After the casual wear came tailored ensembles, with embellished coats, dresses cinched at the waist and pleated skirts. Burberry’s signature trench was deconstructed and came with a poncho worn with embellished heels.
Menswear consisted of a range of duffle coats over tailored suits, sometimes bearing zips and boat-neck knit jumpers.
“I have been thinking a lot about England as a country of contrasts, from the structured to the rebellious and free, and I wanted to celebrate how these elements coexist,” Tisci said in a statement.
“My first season for Burberry was about starting to develop my alphabet for the house, it was about identifying new letters and new codes. And now, I’m starting to put these letters together to begin writing my book here, to form the first chapter for a new era at Burberry.”

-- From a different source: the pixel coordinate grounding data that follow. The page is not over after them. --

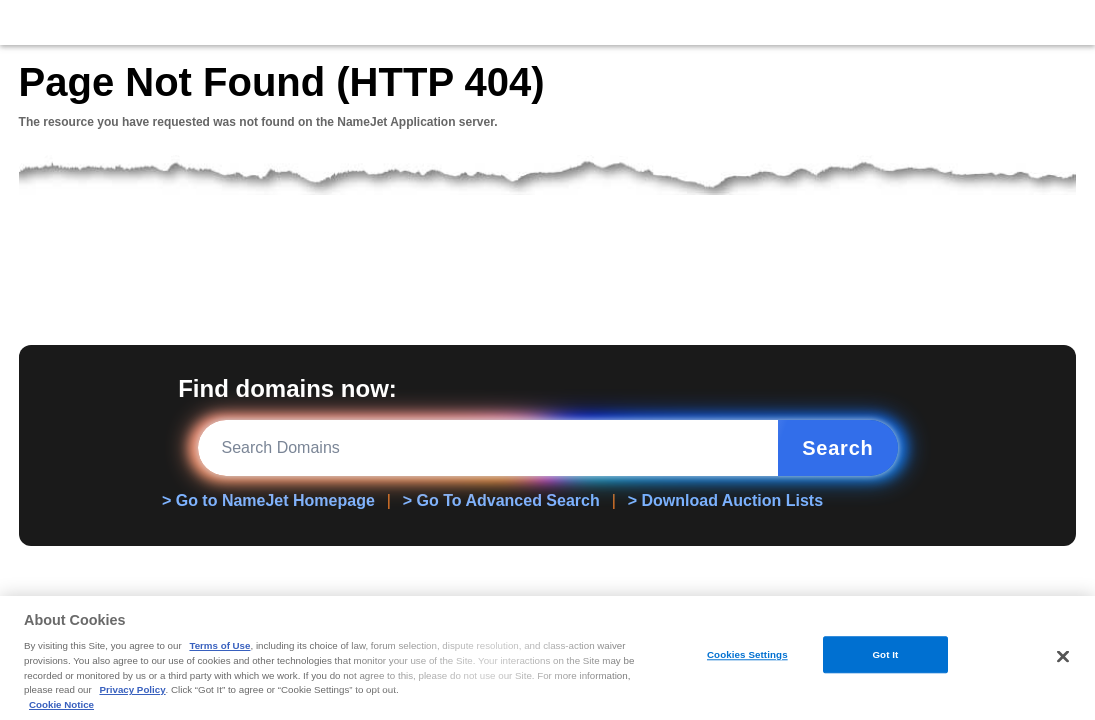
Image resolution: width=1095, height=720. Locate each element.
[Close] (1063, 656)
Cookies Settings (747, 654)
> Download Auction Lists (725, 500)
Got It (885, 654)
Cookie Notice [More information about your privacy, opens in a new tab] (61, 704)
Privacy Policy (132, 689)
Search (837, 448)
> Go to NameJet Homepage (268, 500)
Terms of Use (219, 645)
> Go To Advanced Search (501, 500)
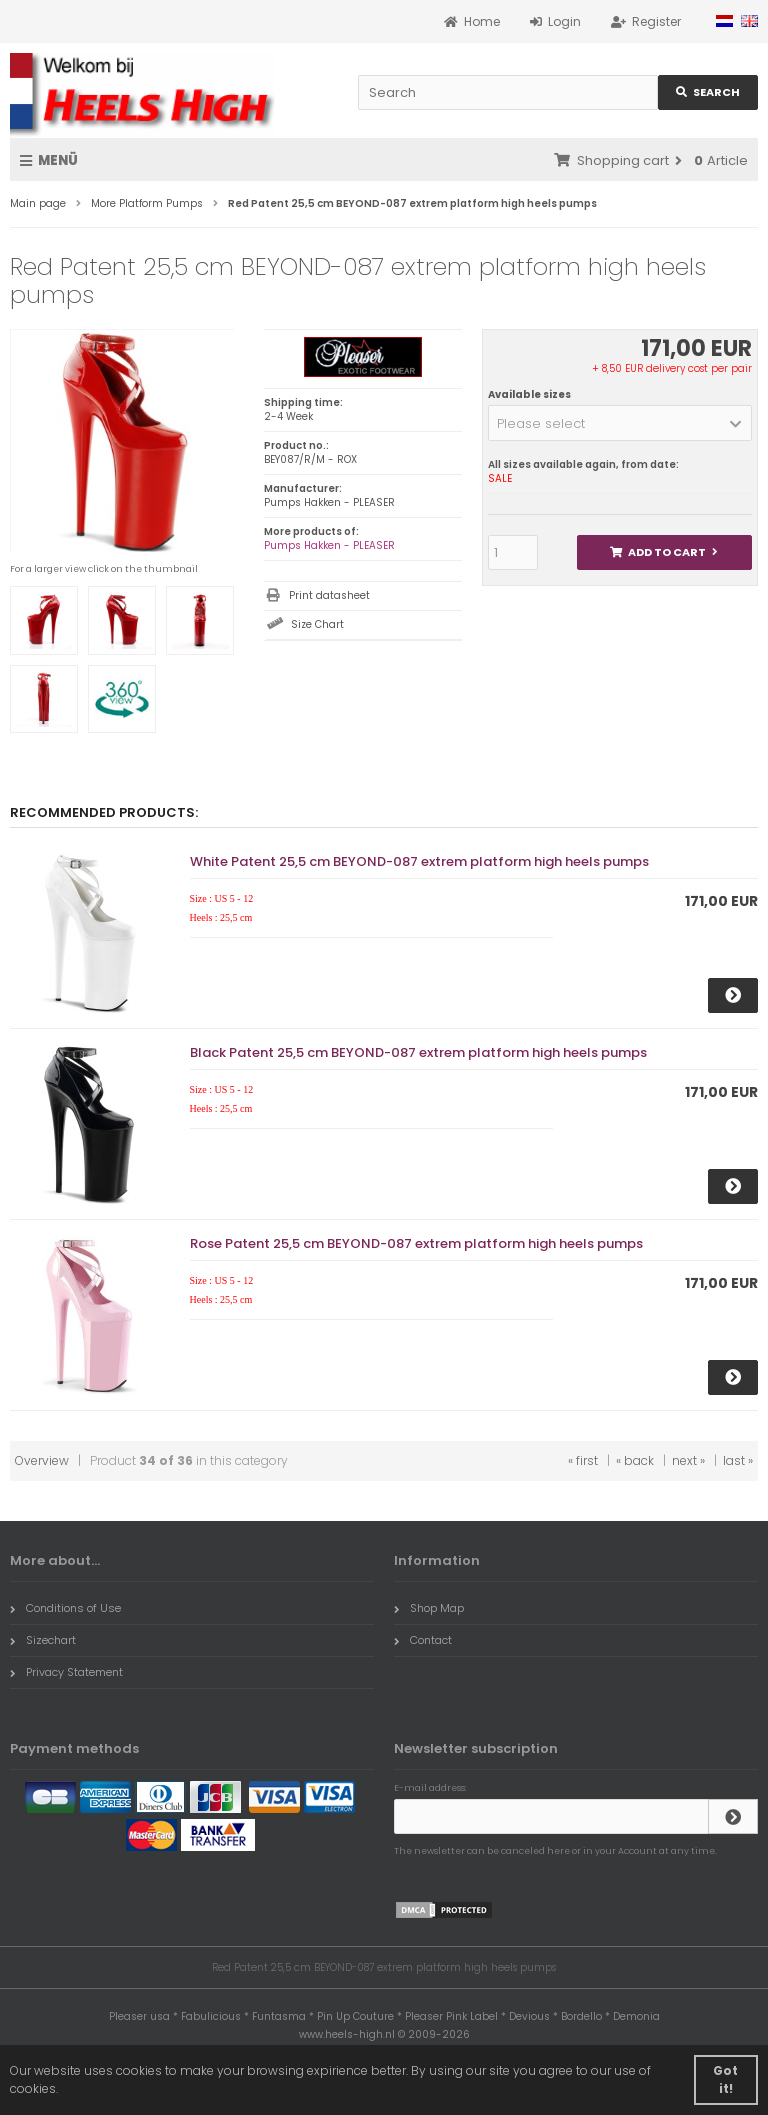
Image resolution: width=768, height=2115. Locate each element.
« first (583, 1460)
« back (635, 1460)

For the evening, Tisci presented dresses in beige and black and white. His colour palette consisted of beige with dabs of orange, brown, red and green.
Backstage, Tisci told reporters the collection was about “freedom in the sense of what kids need today. ... They don’t have anymore the voice they used to have when I was in London 20 years ago.”
The designer, previously at French fashion house Givenchy, studied at London’s Central St Martins in the late 1990s, a period he said he looked back at fondly.
The line’s feature of four characters - “girl and boy” and “lady and gentlemen” was reflective of the brand’s clientele.
“They are talking to different publics, price-wise and need- wise,” Tisci said. “It is creative and at the same time thinking of the market you are talking to.”